Dataset excerpts
•••
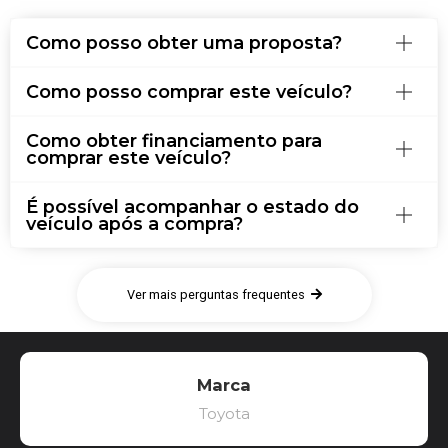
Como posso obter uma proposta?
Como posso comprar este veículo?
Como obter financiamento para
comprar este veículo?
É possível acompanhar o estado do
veículo após a compra?
Ver mais perguntas frequentes
Marca
Toyota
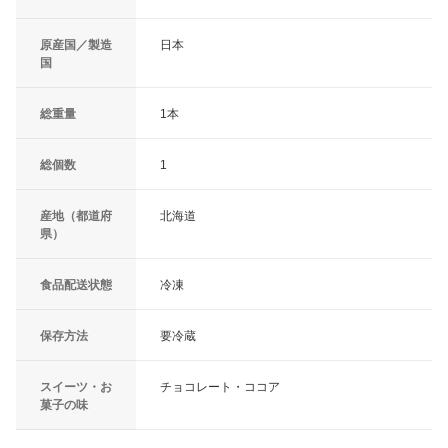
原産国／製造
日本
国
総重量
1本
総個数
1
産地（都道府
北海道
県）
食品配送状態
冷凍
保存方法
要冷蔵
スイーツ・お
チョコレート・ココア
菓子の味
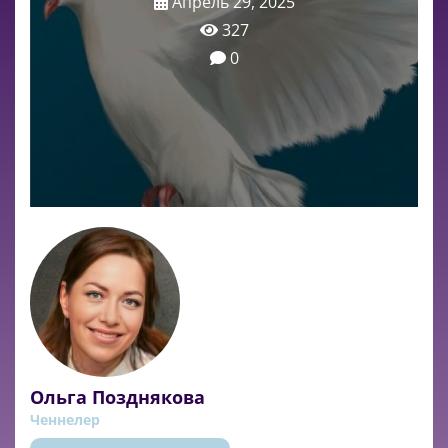
Апрель 29, 2025
327
0
Ольга Позднякова
Ченнелер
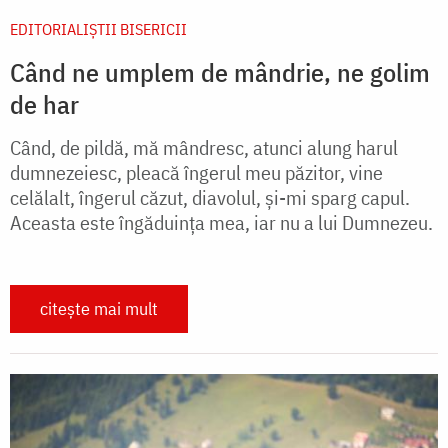
EDITORIALIȘTII BISERICII
Când ne umplem de mândrie, ne golim
de har
Când, de pildă, mă mândresc, atunci alung harul
dumnezeiesc, pleacă îngerul meu păzitor, vine
celălalt, îngerul căzut, diavolul, și-mi sparg capul.
Aceasta este îngăduința mea, iar nu a lui Dumnezeu.
citește mai mult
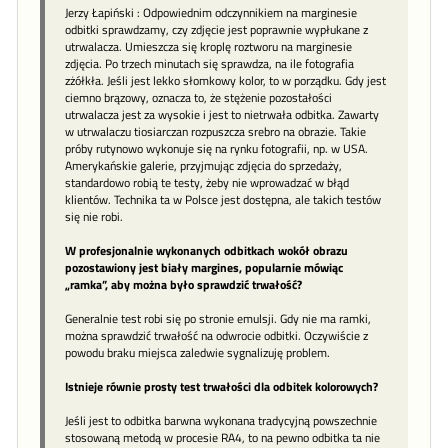
Jerzy Łapiński : Odpowiednim odczynnikiem na marginesie
odbitki sprawdzamy, czy zdjęcie jest poprawnie wypłukane z
utrwalacza. Umieszcza się kroplę roztworu na marginesie
zdjęcia. Po trzech minutach się sprawdza, na ile fotografia
zżółkła. Jeśli jest lekko słomkowy kolor, to w porządku. Gdy jest
ciemno brązowy, oznacza to, że stężenie pozostałości
utrwalacza jest za wysokie i jest to nietrwała odbitka. Zawarty
w utrwalaczu tiosiarczan rozpuszcza srebro na obrazie. Takie
próby rutynowo wykonuje się na rynku fotografii, np. w USA.
Amerykańskie galerie, przyjmując zdjęcia do sprzedaży,
standardowo robią te testy, żeby nie wprowadzać w błąd
klientów. Technika ta w Polsce jest dostępna, ale takich testów
się nie robi.
W profesjonalnie wykonanych odbitkach wokół obrazu
pozostawiony jest biały margines, popularnie mówiąc
„ramka”, aby można było sprawdzić trwałość?
Generalnie test robi się po stronie emulsji. Gdy nie ma ramki,
można sprawdzić trwałość na odwrocie odbitki. Oczywiście z
powodu braku miejsca zaledwie sygnalizuję problem.
Istnieje równie prosty test trwałości dla odbitek kolorowych?
Jeśli jest to odbitka barwna wykonana tradycyjną powszechnie
stosowaną metodą w procesie RA4, to na pewno odbitka ta nie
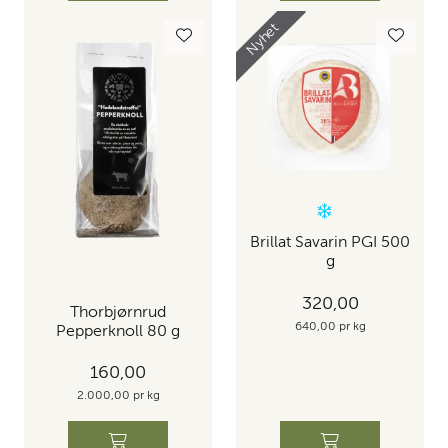
Nyhet
Brillat Savarin PGI 500
g
320,00
Thorbjørnrud
640,00 pr kg
Pepperknoll 80 g
160,00
2.000,00 pr kg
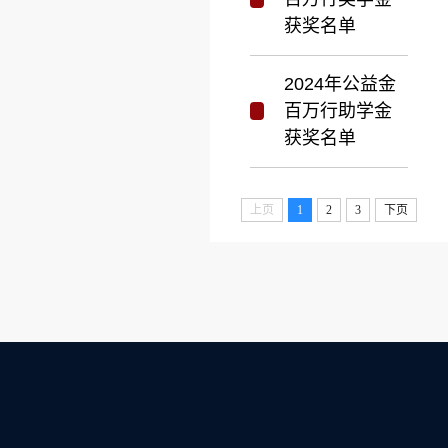
获奖名单
2024年公益金
百万行助学金
获奖名单
上页
1
2
3
下页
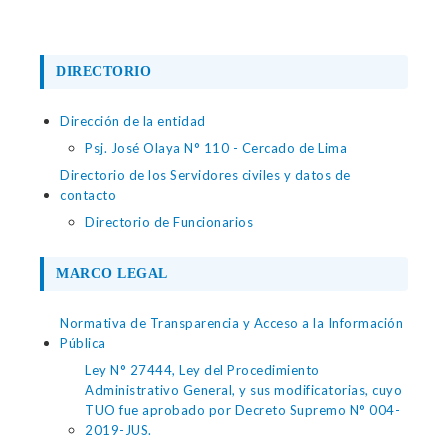
DIRECTORIO
Dirección de la entidad
Psj. José Olaya N° 110 - Cercado de Lima
Directorio de los Servidores civiles y datos de
contacto
Directorio de Funcionarios
MARCO LEGAL
Normativa de Transparencia y Acceso a la Información
Pública
Ley N° 27444, Ley del Procedimiento
Administrativo General, y sus modificatorias, cuyo
TUO fue aprobado por Decreto Supremo N° 004-
2019-JUS.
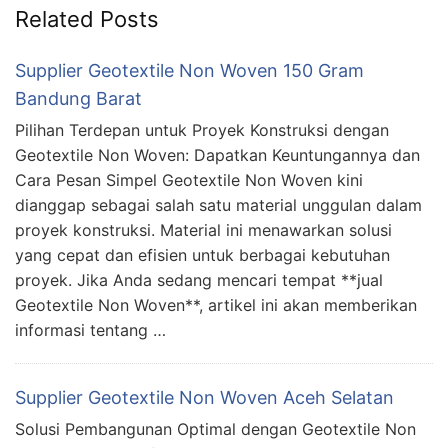
Related Posts
Supplier Geotextile Non Woven 150 Gram
Bandung Barat
Pilihan Terdepan untuk Proyek Konstruksi dengan
Geotextile Non Woven: Dapatkan Keuntungannya dan
Cara Pesan Simpel Geotextile Non Woven kini
dianggap sebagai salah satu material unggulan dalam
proyek konstruksi. Material ini menawarkan solusi
yang cepat dan efisien untuk berbagai kebutuhan
proyek. Jika Anda sedang mencari tempat **jual
Geotextile Non Woven**, artikel ini akan memberikan
informasi tentang …
Supplier Geotextile Non Woven Aceh Selatan
Solusi Pembangunan Optimal dengan Geotextile Non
•••
**Exercise goal:**
What is needed is a word-for-word copy of the data, minus its pictures.

**Exercise response:**
Como posso obter uma proposta?
Como posso comprar este veículo?
Como obter financiamento para
comprar este veículo?
É possível acompanhar o estado do
veículo após a compra?
Ver mais perguntas frequentes
Marca
Toyota
原産国／製造
日本
国
総重量
1本
総個数
1
産地（都道府
北海道
県）
食品配送状態
冷凍
保存方法
要冷蔵
スイーツ・お
チョコレート・ココア
菓子の味
Апрель 29, 2025
327
0
Ольга Позднякова
Ченнелер
EDITORIALIȘTII BISERICII
Când ne umplem de mândrie, ne golim
de har
Când, de pildă, mă mândresc, atunci alung harul
dumnezeiesc, pleacă îngerul meu păzitor, vine
celălalt, îngerul căzut, diavolul, și-mi sparg capul.
Aceasta este îngăduința mea, iar nu a lui Dumnezeu.
citește mai mult
Jerzy Łapiński : Odpowiednim odczynnikiem na marginesie
odbitki sprawdzamy, czy zdjęcie jest poprawnie wypłukane z
utrwalacza. Umieszcza się kroplę roztworu na marginesie
zdjęcia. Po trzech minutach się sprawdza, na ile fotografia
zżółkła. Jeśli jest lekko słomkowy kolor, to w porządku. Gdy jest
ciemno brązowy, oznacza to, że stężenie pozostałości
utrwalacza jest za wysokie i jest to nietrwała odbitka. Zawarty
w utrwalaczu tiosiarczan rozpuszcza srebro na obrazie. Takie
próby rutynowo wykonuje się na rynku fotografii, np. w USA.
Amerykańskie galerie, przyjmując zdjęcia do sprzedaży,
standardowo robią te testy, żeby nie wprowadzać w błąd
klientów. Technika ta w Polsce jest dostępna, ale takich testów
się nie robi.
W profesjonalnie wykonanych odbitkach wokół obrazu
pozostawiony jest biały margines, popularnie mówiąc
„ramka”, aby można było sprawdzić trwałość?
Generalnie test robi się po stronie emulsji. Gdy nie ma ramki,
można sprawdzić trwałość na odwrocie odbitki. Oczywiście z
powodu braku miejsca zaledwie sygnalizuję problem.
Istnieje równie prosty test trwałości dla odbitek kolorowych?
Jeśli jest to odbitka barwna wykonana tradycyjną powszechnie
stosowaną metodą w procesie RA4, to na pewno odbitka ta nie
Nyhet
Brillat Savarin PGI 500
g
320,00
Thorbjørnrud
640,00 pr kg
Pepperknoll 80 g
160,00
2.000,00 pr kg
获奖名单
2024年公益金
百万行助学金
获奖名单
上页
1
2
3
下页
DIRECTORIO
Dirección de la entidad
Psj. José Olaya N° 110 - Cercado de Lima
Directorio de los Servidores civiles y datos de
contacto
Directorio de Funcionarios
MARCO LEGAL
Normativa de Transparencia y Acceso a la Información
Pública
Ley N° 27444, Ley del Procedimiento
Administrativo General, y sus modificatorias, cuyo
TUO fue aprobado por Decreto Supremo N° 004-
2019-JUS.
Related Posts
Supplier Geotextile Non Woven 150 Gram
Bandung Barat
Pilihan Terdepan untuk Proyek Konstruksi dengan
Geotextile Non Woven: Dapatkan Keuntungannya dan
Cara Pesan Simpel Geotextile Non Woven kini
dianggap sebagai salah satu material unggulan dalam
proyek konstruksi. Material ini menawarkan solusi
yang cepat dan efisien untuk berbagai kebutuhan
proyek. Jika Anda sedang mencari tempat **jual
Geotextile Non Woven**, artikel ini akan memberikan
informasi tentang …
Supplier Geotextile Non Woven Aceh Selatan
Solusi Pembangunan Optimal dengan Geotextile Non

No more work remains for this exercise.